2015年7月31日,2022北京冬奥会申办成功,北京成为历史上第一个既举办过夏奥会又将举办冬奥会的城市。此时中国正进人改革的深水区,超变态网页游戏,体育界也迎来了利益调整的关键时期,足球改革总体方案逐步落实,中国足球协正式脱离国家体育总局,新一轮的体育改革正蓄势待发。在这个特殊的节点上,2022北京冬奥会的申办成功是希望之春还是失望之冬?我们又如何看待时代赋予体育的历史使命?为此,《体育与科学》编辑部邀请了北京冬奥申委总策法务部副部长易剑东、中央电视台著名主持人张斌,与清华大学体育部孙科就2022北京冬奥申办的有关问题,展开了一场独特视角与宏大命题的对话。下面摘录了对话的第一部分。
张斌:举办奥运的利益得失本身就是一笔几乎无法算清楚的账,它深深嵌人社会肌体之中,伴随时代发展,你算经济账,有人会提醒你眼光要长远,多算算政治账,这不涉及任何的冒进,而是一个观念转化的过程,并不是你有很多机会能够举办世界杯、奥运会这些大型的赛事。
张斌:奥运会,从未倡导奢华,但并不拒绝高投人,不同国家和城市在各自的发展阶段中,借东道主身份分享奥运价值。西欧城市纷纷选择放弃,多数是受经济疲弱之累,有索契和北京作为参照,底气明显不足。未来十年,卡塔尔和俄罗斯以及中国、哈萨克斯坦都有决心保持大赛的高投人,一轮高增长之后,奥运会肯定将回落为常态,那时候西欧城市再行人场也不迟,奥运精神只有一个,但模式可以多样,各取所需,量力而行是不变法则。这里暗含的命题就是奥运会如何回归常态,高投人的逻辑如何被打破,奥运精神不变模式如何发展。如今,当然不至“浩劫”,但奥运会已经难以摆脱昂贵之名,如何评估一届奥运会的长远价值已成关键,越来越多的城市选择了审慎,最悲观者甚至在问——“谁还需要奥运会?”
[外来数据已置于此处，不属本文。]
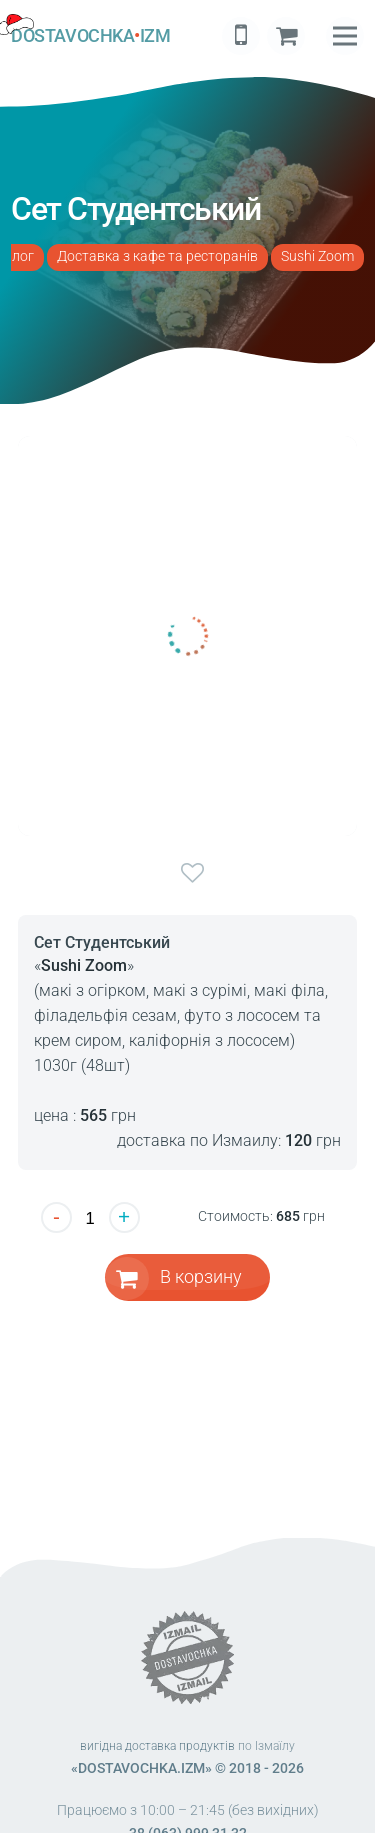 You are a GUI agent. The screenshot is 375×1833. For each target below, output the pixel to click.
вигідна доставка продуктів (157, 1746)
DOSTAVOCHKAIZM (90, 36)
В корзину (201, 1276)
孙科:历届国家奥委会主席各有各的难处都遇到过危机,如罗格的奥运瘦身计划、奥林匹克教育文化计划,力推青奥会遭遇阻力;萨马兰奇在权力之争、过度商业化、盐湖城丑闻中多次逆转困境;基拉宁面临复杂国际局势,在莫斯科奥运会的问题上采取积极的和非政治的态度;布伦戴奇反对商业化、职业化、政治化的主张,最终却使自己陷人了政治漩涡。从这些来看,巴赫面临的困难似乎小了一些,但其力推《奥林匹克2020议程》的创举以及其他的努力,也值得尊敬。
易剑东:坦率地说,早在今年6月中下旬,我就预算这次申办,我们的结果是险胜或者惜败。第一时间得知总投票委员是85人时,我预测我方的票数是45票。结果出来时我在央视参加直播节目,主持人都对我的平静感到很吃惊,但我确实认为一切在我意料之中。我这样说,并不是想表明自己有多高明,而是想指出:影响乃至决定申办结果的因素很多,我们不能只考虑有利的因素,不顾及不利的因素,更不能忽视对于同样一个信息,别人的解读可能与你完全不同。比如6月1日国际奥委会评估委员会发布的《评估报告》,是继《奥林匹克2020议程》发布以来的第一个对候选城市进行评价的报告,这份报告不像以往那样只是笼统地评价,而是从机遇与优势、挑战与风险这几个角度来进行评价。报告指出北京共有优势45条、风险17条,阿拉木图有优势46条,风险30条。北京强调自己安全、可靠的做法是明智的,这也是国内外专家一致认可的做法。但对我来说,没有拘泥机遇和风险的数量来简单评价,而是分析我们的风险是不是容易克服,比如自然降雪被评估委员会几乎忽略不计,说我们完全依靠人工造雪。比如评估委员会对雪上赛区3月中旬的气温偏高的疑虑,比如对我们雪上赛区赛后可持续发展的担忧,这些都是实实在在的,不像有些专家说的:我们的问题是靠钱和人力可以解决的,而对手的问题是没法解决的。我们最有利的外部条件被很多人忽视,这可能恰恰是最后我们胜出4票的关键。那就是2016里约、2018平昌、2020东京三届奥运会或冬奥会筹办中出现的问题,比如里约的场馆建设进度滞后,平昌冬奥会的场馆和各项投资出现中央、地方和举办地分担不利的争执,东京甚至出现场馆建设的较大调整和争议,这些问题都容易使国际奥委会委员们对举办国家和城市的政治效力和财务保障能力产生质疑。刚退休的前奥运会部主任费利为此专门去里约监督组委会加快工作进度,可见政府效力和财务保障问题极其关键,这是我们虽然惊险但最后依然获胜的最重要原因。